Rechtbank 's-Gravenhage
zittinghoudende te Amsterdam
enkelvoudige kamer vreemdelingenzaken
Uitspraak
op grond van artikel 8:70 van de Algemene wet bestuursrecht (Awb)
jo artikel 94 en artikel 106 van de Vreemdelingenwet 2000 (Vw 2000)
reg. nr.: AWB 07/39760
V-nr.:[nummer]
inzake:
[Eiser], geboren op geboortedatum 1978, van (gestelde) Armeense nationaliteit, verblijvende in het Uitzetcentrum Schiphol-Oost, eiser,
gemachtigde: mr. L.B. Vellenga-van Nieuwkerk, advocaat te Alkmaar,
tegen:
de Staatssecretaris van Justitie, verweerder,
gemachtigde: S. Mahyou, ambtenaar bij de Immigratie- en Naturalisatiedienst van het Ministerie van Justitie.
I. ONTSTAAN EN LOOP VAN HET GEDING
Op 15 oktober 2007 is eiser op grond van artikel 3 van de Vw 2000 op de luchthaven Schiphol de toegang tot Nederland geweigerd. Ten aanzien van eiser is op dezelfde datum de vrijheidsontnemende maatregel op grond van artikel 6, eerste en tweede lid, van de Vw 2000 toegepast.
Bij beroepschrift van 20 oktober 2007 heeft eiser beroep ingesteld tegen het besluit van verweerder tot oplegging van de vrijheidsontnemende maatregel.
Ingevolge artikel 94, eerste lid, van de Vw 2000 strekt het beroep tevens tot een verzoek om toekenning van schadevergoeding.
Op 15 oktober 2007 heeft eiser een aanvraag ingediend tot het verlenen van een verblijfsvergunning asiel.
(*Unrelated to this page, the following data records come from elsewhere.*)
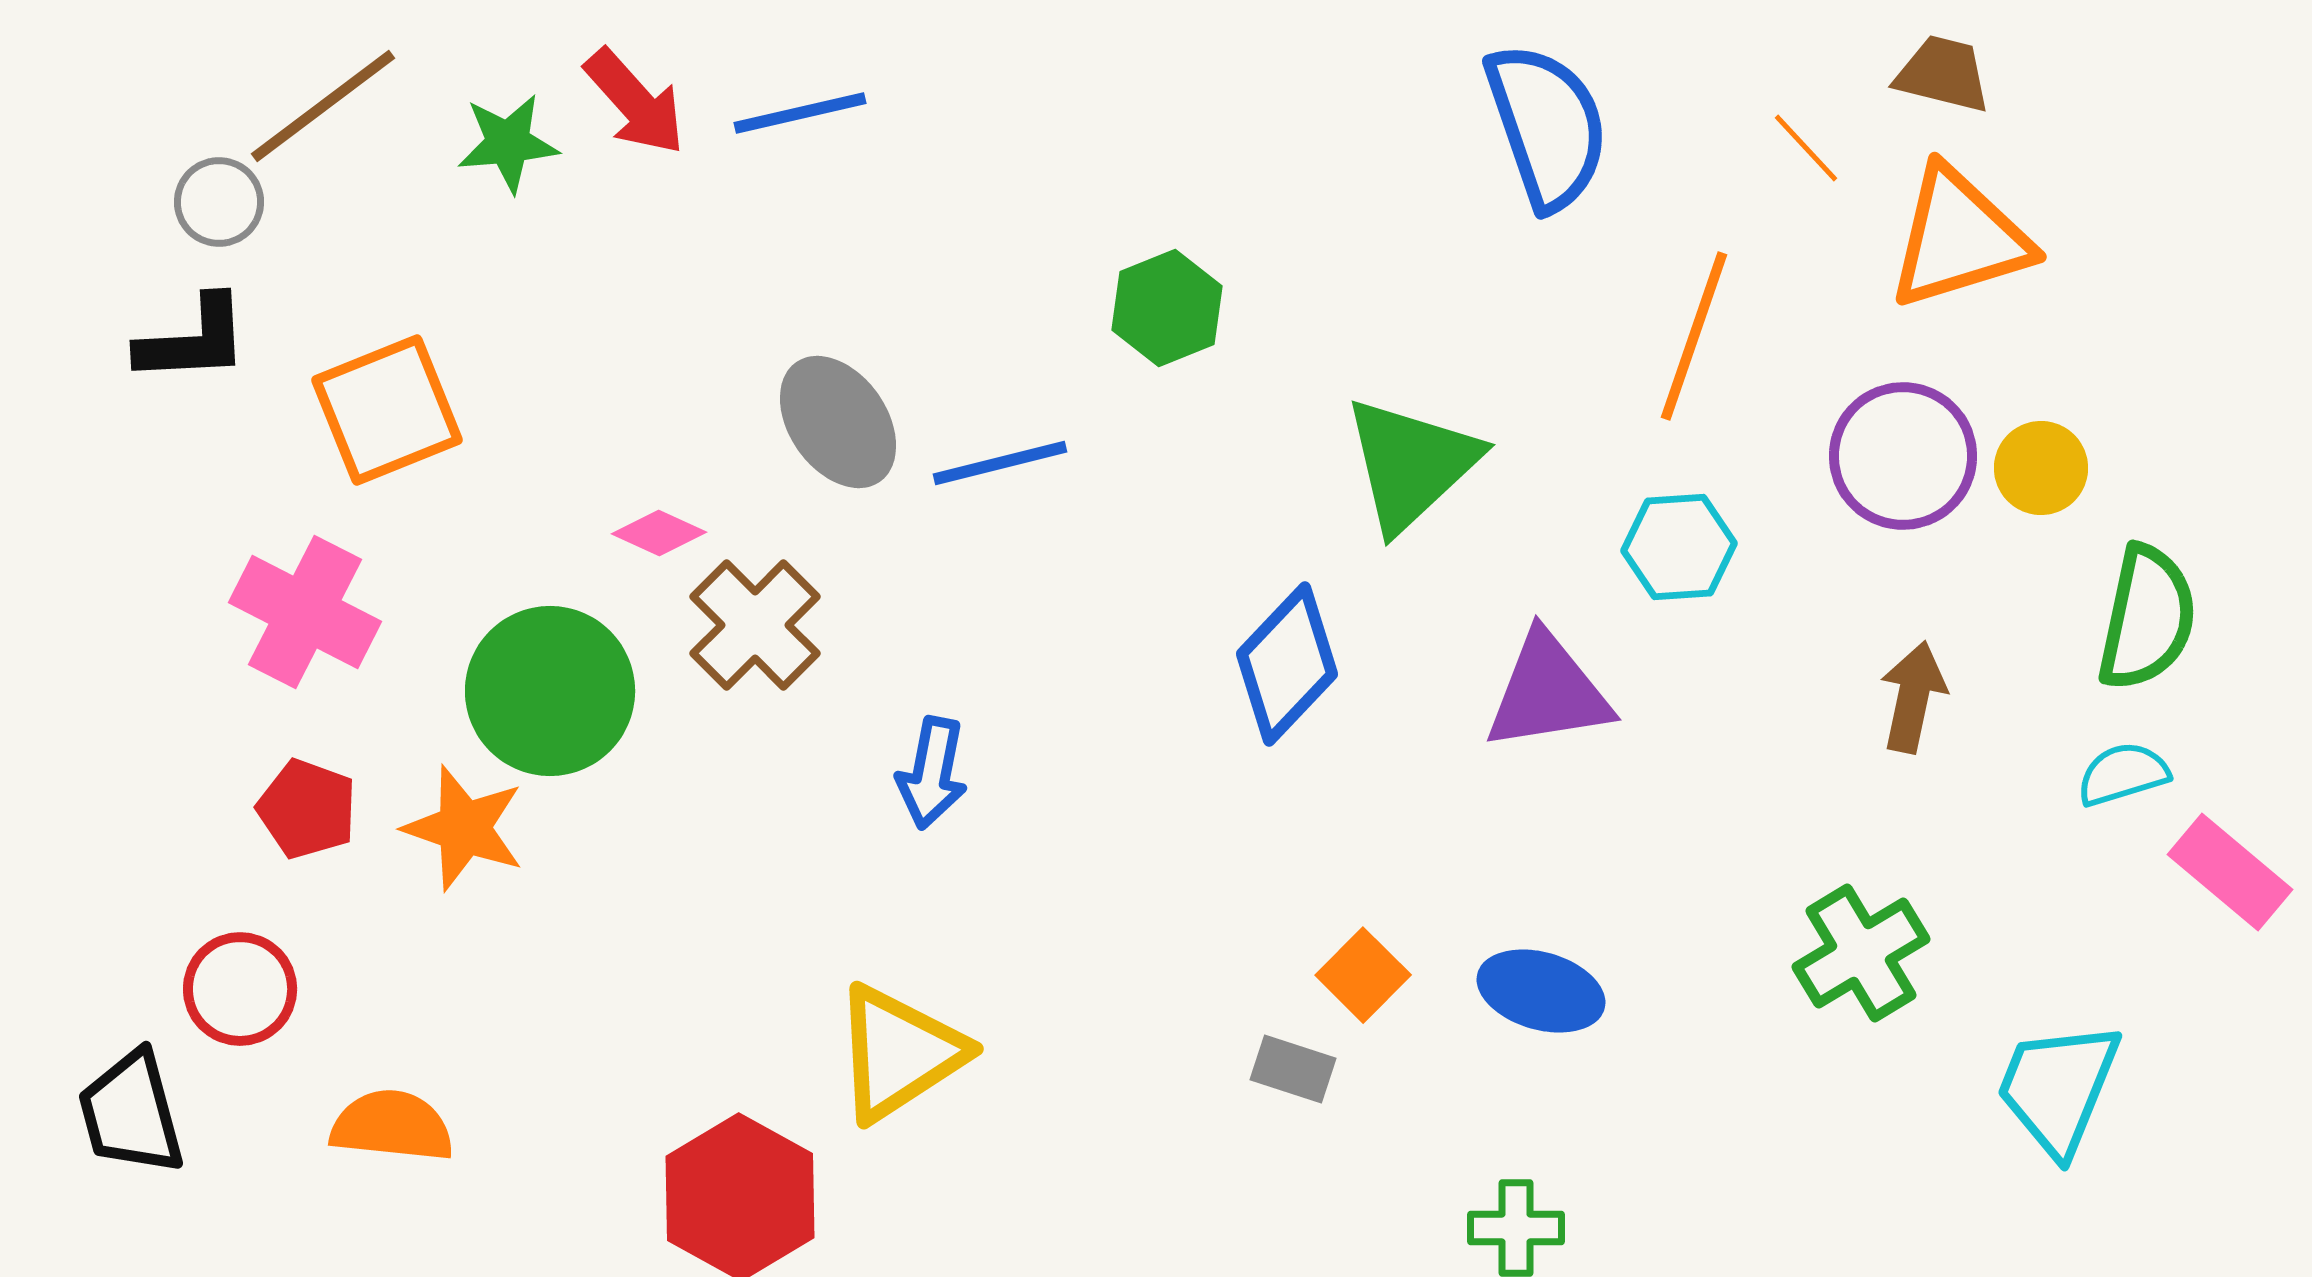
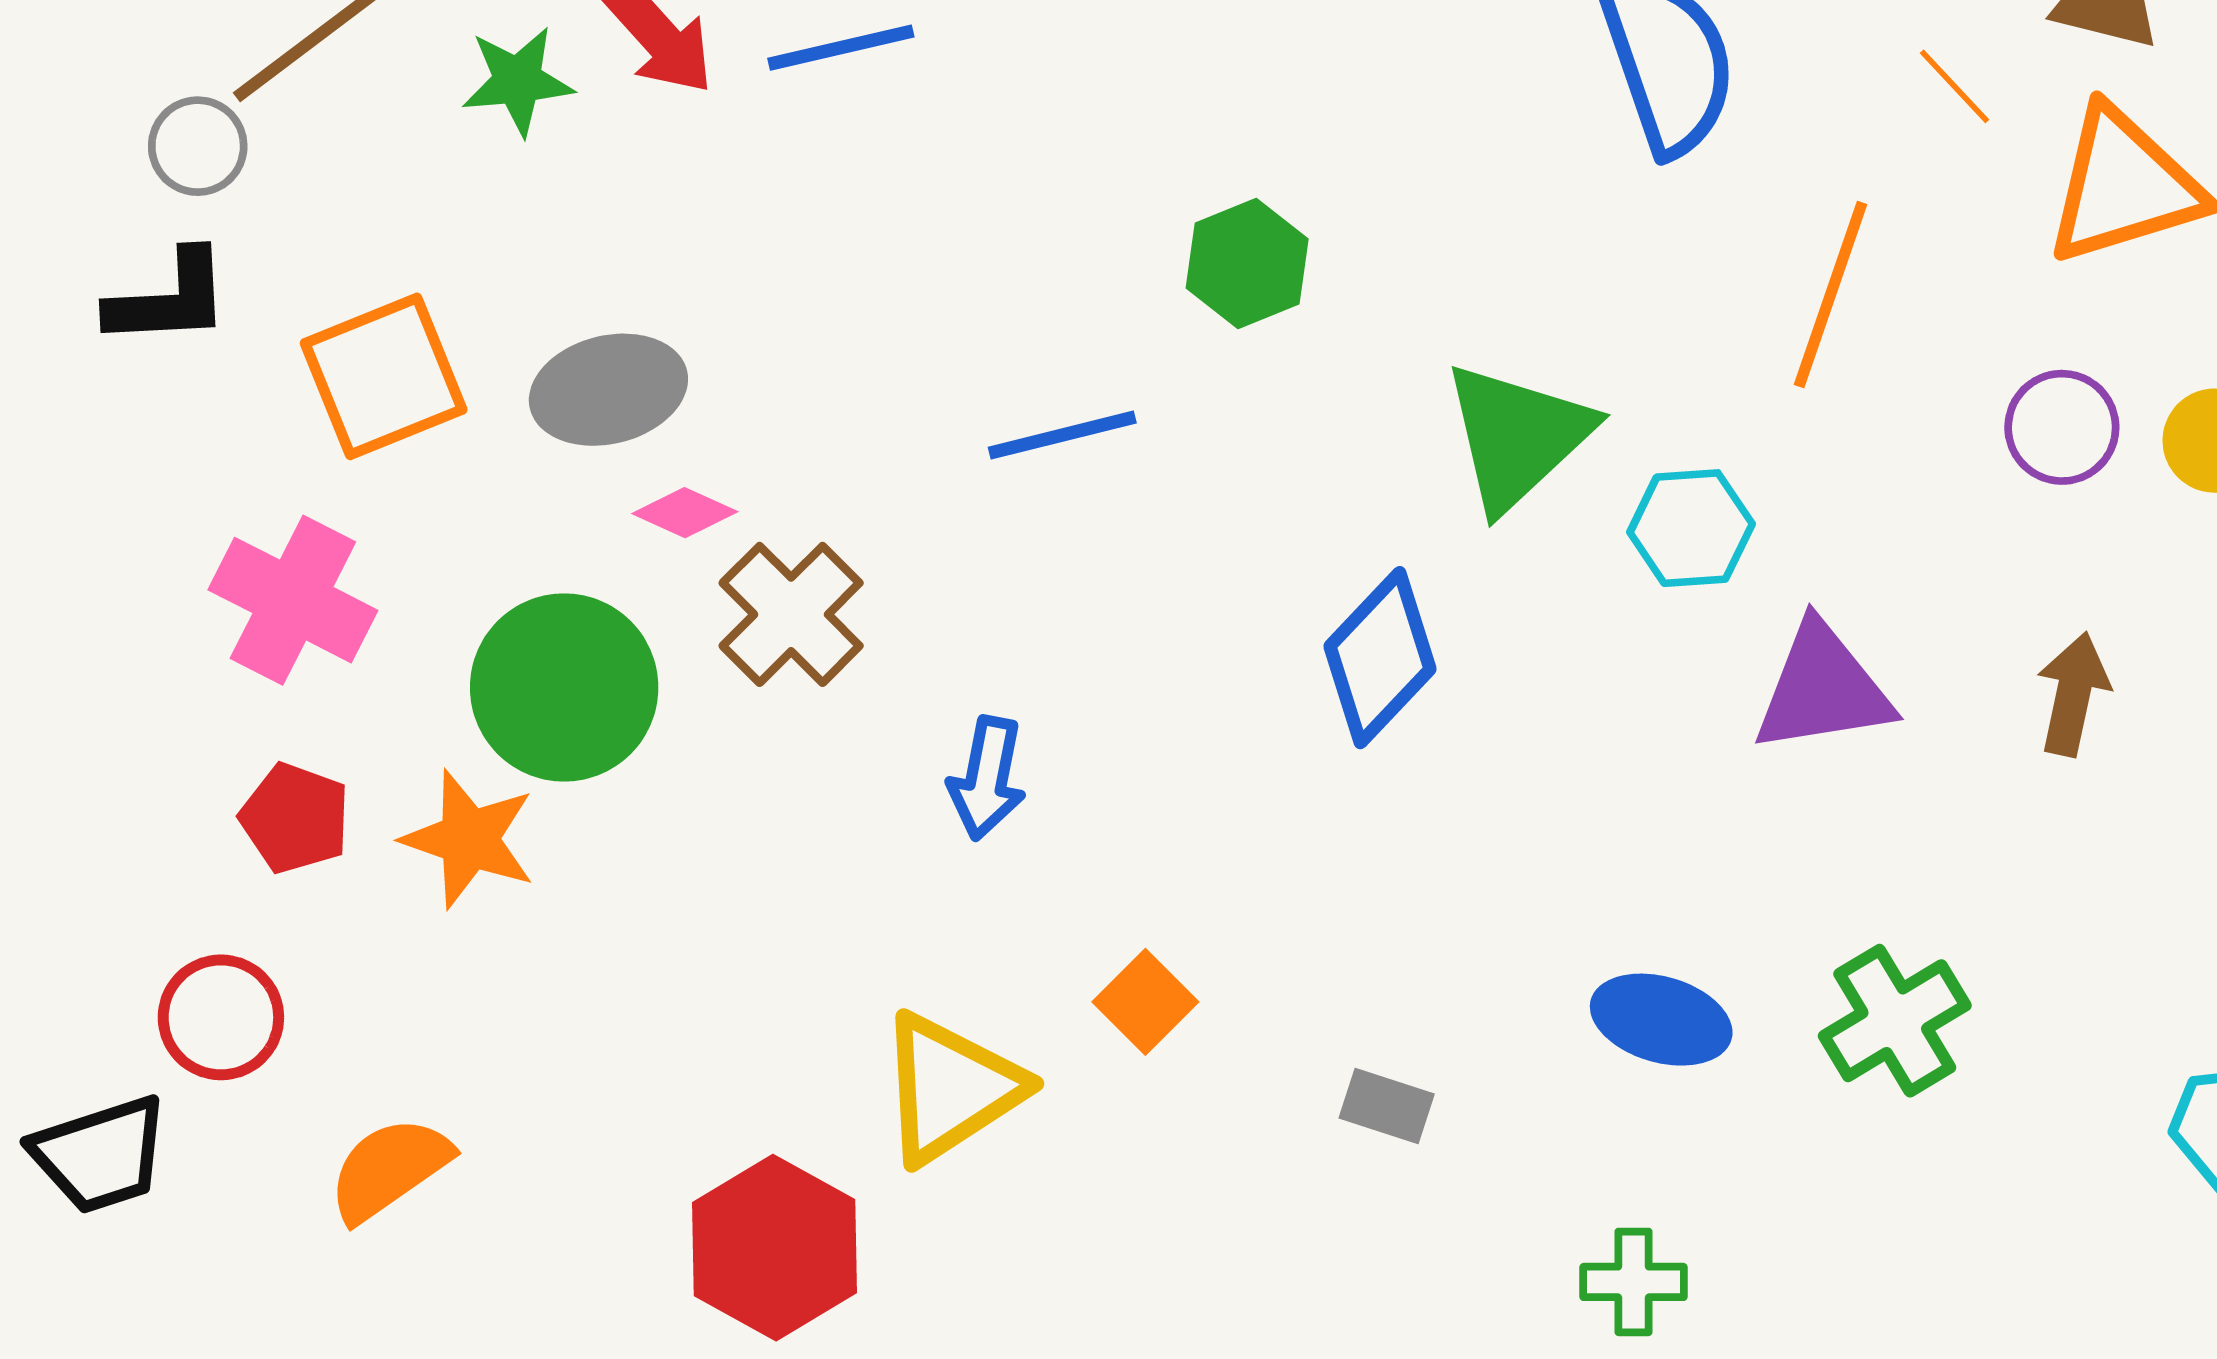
gray ellipse: (838, 422) -> (608, 390), moved, turned -69
purple circle: (1903, 456) -> (2062, 427), size x0.7
cyan hexagon: (1679, 547) -> (1691, 528), moved
purple triangle: (1548, 692) -> (1823, 689), moved
green cross: (1861, 953) -> (1895, 1021), moved
orange square: (1363, 975) -> (1145, 1002), moved
black trapezoid: (131, 1113) -> (100, 1155), turned -93
orange semicircle: (392, 1126) -> (389, 1169), turned -41

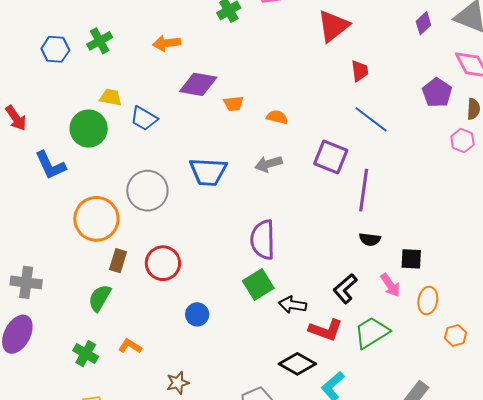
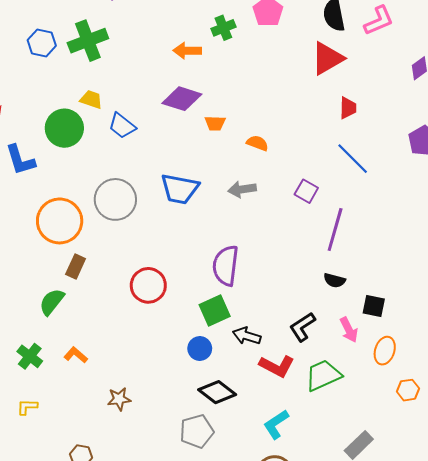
green cross: (100, 41) -> (88, 41), size x1.5
orange arrow: (167, 43) -> (187, 51), moved
purple square: (331, 157) -> (306, 191), size x0.7
red circle: (163, 263) -> (148, 285), moved
blue circle: (197, 314) -> (200, 348), moved
black diamond: (297, 364) -> (217, 392), moved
Het beroep is behandeld ter openbare zitting van 30 oktober 2007. Eiser is aldaar in persoon verschenen, bijgestaan door mr. W.M. Hompe, advocaat te Amsterdam, de plaatsvervangster van zijn gemachtigde. Verweerder heeft zich doen vertegenwoordigen door zijn gemachtigde voornoemd. Ter zitting was tevens aanwezig E. Hovhannisyan, tolk in de Armeense taal. De rechtbank heeft het onderzoek ter zitting gesloten.
II. OVERWEGINGEN
De gemachtigde van eiser heeft het volgende - zakelijk weergegeven - aangevoerd.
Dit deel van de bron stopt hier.